Having a good product is one thing. Being able to effectively communicate you have a good product is another. Recognizing you have challenges with the latter and need to fix it is what ADTRAN is all about these days with its Real campaign.
ADTRAN flew a bunch of telecom media people - including yours truly -- down to its Huntsville, Ala., HQ this week to get a look at upcoming products, in-depth background on the company, and brainwashing, er, briefing on the company's messaging going forward. The hospitality was, in a word, Southern - generous, friendly, relaxed, unique. Or they just pushed all my happy-Geek buttons, and I'm still buzzing happy.

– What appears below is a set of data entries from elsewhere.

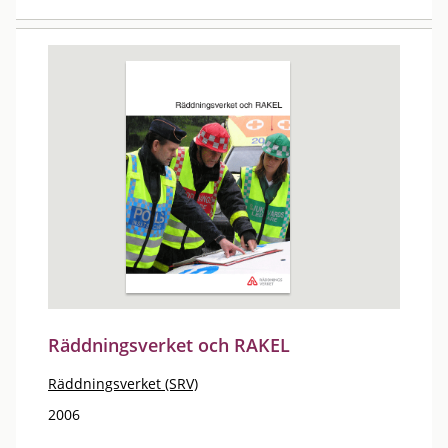
Räddningsverket och RAKEL
Räddningsverket (SRV)
2006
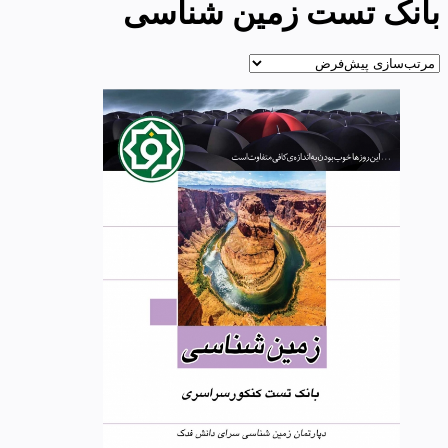
بانک تست زمین شناسی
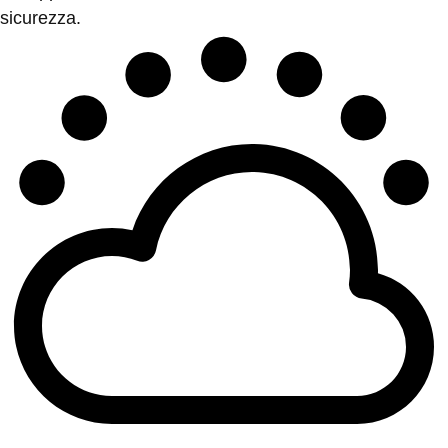
sicurezza.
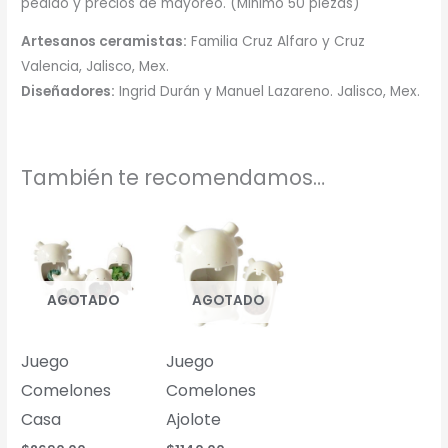
pedido y precios de mayoreo. (Minimo 50 piezas)
Artesanos ceramistas:
Familia Cruz Alfaro y Cruz
Valencia, Jalisco, Mex.
Diseñadores:
Ingrid Durán y Manuel Lazareno. Jalisco, Mex.
También te recomendamos…
AGOTADO
AGOTADO
Juego
Juego
Comelones
Comelones
Casa
Ajolote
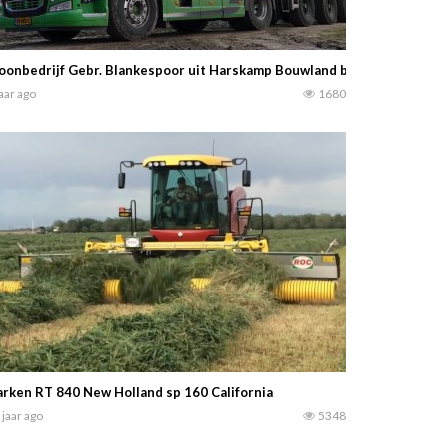
oonbedrijf Gebr. Blankespoor uit Harskamp Bouwland bemesten 2020 m
jaar ago
1680
rken RT 840 New Holland sp 160 California
 jaar ago
5348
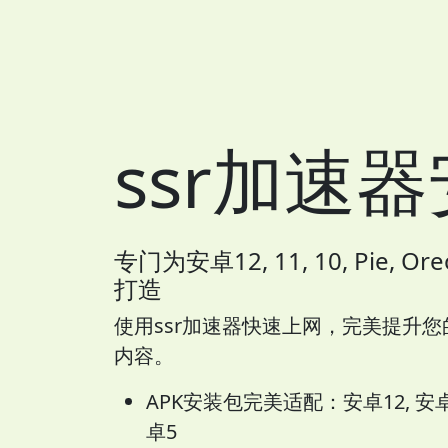
ssr加速
专门为安卓12, 11, 10, Pie, Oreo
打造
使用ssr加速器快速上网，完美提升
内容。
APK安装包完美适配：安卓12, 安卓11,
卓5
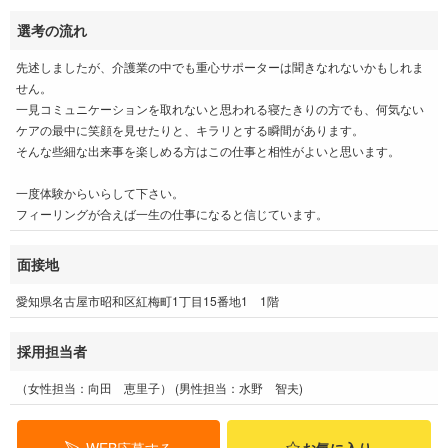
選考の流れ
先述しましたが、介護業の中でも重心サポーターは聞きなれないかもしれま
せん。
一見コミュニケーションを取れないと思われる寝たきりの方でも、何気ない
ケアの最中に笑顔を見せたりと、キラリとする瞬間があります。
そんな些細な出来事を楽しめる方はこの仕事と相性がよいと思います。
一度体験からいらして下さい。
フィーリングが合えば一生の仕事になると信じています。
面接地
愛知県名古屋市昭和区紅梅町1丁目15番地1 1階
採用担当者
（女性担当：向田 恵里子） (男性担当：水野 智夫)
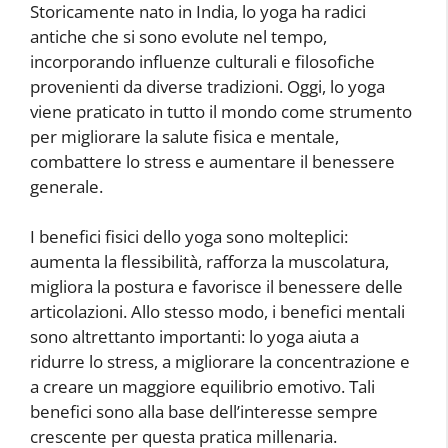
Storicamente nato in India, lo yoga ha radici
antiche che si sono evolute nel tempo,
incorporando influenze culturali e filosofiche
provenienti da diverse tradizioni. Oggi, lo yoga
viene praticato in tutto il mondo come strumento
per migliorare la salute fisica e mentale,
combattere lo stress e aumentare il benessere
generale.
I benefici fisici dello yoga sono molteplici:
aumenta la flessibilità, rafforza la muscolatura,
migliora la postura e favorisce il benessere delle
articolazioni. Allo stesso modo, i benefici mentali
sono altrettanto importanti: lo yoga aiuta a
ridurre lo stress, a migliorare la concentrazione e
a creare un maggiore equilibrio emotivo. Tali
benefici sono alla base dell’interesse sempre
crescente per questa pratica millenaria.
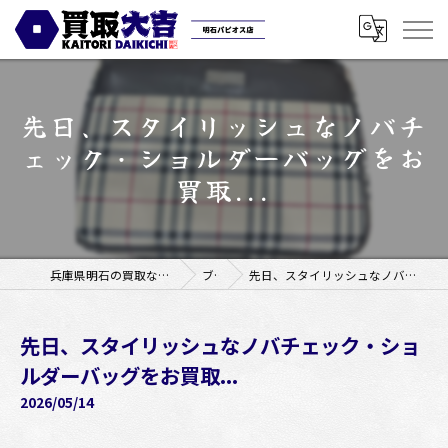
先日、スタイリッシュなノバチ
ェック・ショルダーバッグをお
買取...
兵庫県明石の買取なら買取大吉明石パピオス店
ブログ
先日、スタイリッシュなノバチェック・ショルダーバッグをお買取...
先日、スタイリッシュなノバチェック・ショ
ルダーバッグをお買取...
2026/05/14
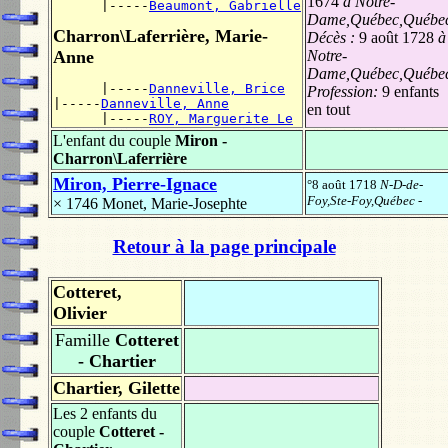
1674
à Notre-
      |-----
Beaumont, Gabrielle
Dame,Québec,Québe
Charron\Laferrière, Marie-
Décès :
9 août 1728
à
Anne
Notre-
Dame,Québec,Québe
      |-----
Danneville, Brice
Profession:
9 enfants
|-----
Danneville, Anne
en tout
      |-----
ROY, Marguerite Le
L'enfant du couple
Miron -
Charron\Laferrière
Miron, Pierre-Ignace
°8 août 1718
N-D-de-
Foy,Ste-Foy,Québec
-
× 1746
Monet, Marie-Josephte
Retour à la page principale
Cotteret,
Olivier
Famille
Cotteret
- Chartier
Chartier, Gilette
Les 2 enfants du
couple
Cotteret -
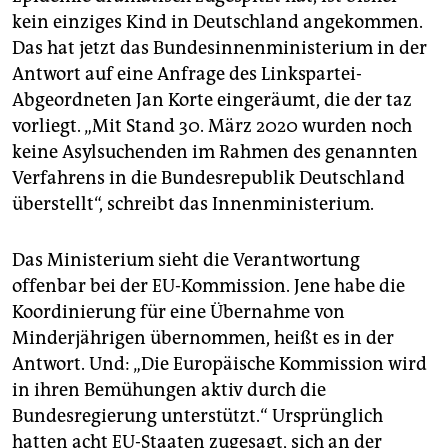
kein einziges Kind in Deutschland angekommen.
Das hat jetzt das Bundesinnenministerium in der
Antwort auf eine Anfrage des Linkspartei-
Abgeordneten Jan Korte eingeräumt, die der taz
vorliegt. „Mit Stand 30. März 2020 wurden noch
keine Asylsuchenden im Rahmen des genannten
Verfahrens in die Bundesrepublik Deutschland
überstellt“, schreibt das Innenministerium.
Das Ministerium sieht die Verantwortung
offenbar bei der EU-Kommission. Jene habe die
Koordinierung für eine Übernahme von
Minderjährigen übernommen, heißt es in der
Antwort. Und: „Die Europäische Kommission wird
in ihren Bemühungen aktiv durch die
Bundesregierung unterstützt.“ Ursprünglich
hatten acht EU-Staaten zugesagt, sich an der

You'll hear more ADTRAN talk about Real People - their customers and staff - Real Networks, and Real Value in the weeks to come. Company executives have seen a window open up in the last six months where SMBs and enterprises are asking for alternatives to the dominant name brand (five letters, starts with a C, ends with an O), because the price tag is too high for what you get for that well-known name. With budgets tightening, it's about cash up front and TCO.
ADTRAN has over 1700 people on payroll. It's an engineering company at the core, which is both a blessing and a curse. Engineering people tend to be less colorful than the software guys, who are less colorful than the marketing and PR guys, but if you need someone to build and/or fix something and make sure it keeps working, who do you want?
Five-year warranties. Where do you find five-year warranties on most gear, be it routers, switches, or SMB all-in-one boxes? Companies who know engineering build stuff that lasts. Companies who have faith in their engineering processes offer five-year warranties.
ADTRAN offers five-year warranties (depending on the hardware, mind you), but you have to hunt and dig and scrape around on their website to find it. Engineers don't like to brag, you see.
Free firmware upgrades for the lifetime of the box? ADTRAN.
Technical support is another beautiful story ADTRAN is starting to talk up. When you call for pre or post-sales support, you get a person sitting in Huntsville, not an outsourced contractor reading off of a script.
Tech support is not rated by some tightwad metric on the number of calls taken per day or shortest average amount of time on the phone, but how many "Attaboys" come back from the customer once the problem is resolved. And, oh-by-the-way, shortly after you work out the problem on the phone, expect to see a follow-up email documenting the way the problem was resolved.
People who start off in technical support are among the brightest engineering graduates ADTRAN can recruit. Many engineers in the company now building and testing new ADTRAN products can trace their start in the company back to answering the phones and solving problems.
A discussion as to how ADTRAN builds products is a whole ‘nother conversation and slide show I hope to get up later today.
Needless to say, ADTRAN is a company intent on telling its story more stridently over the next months.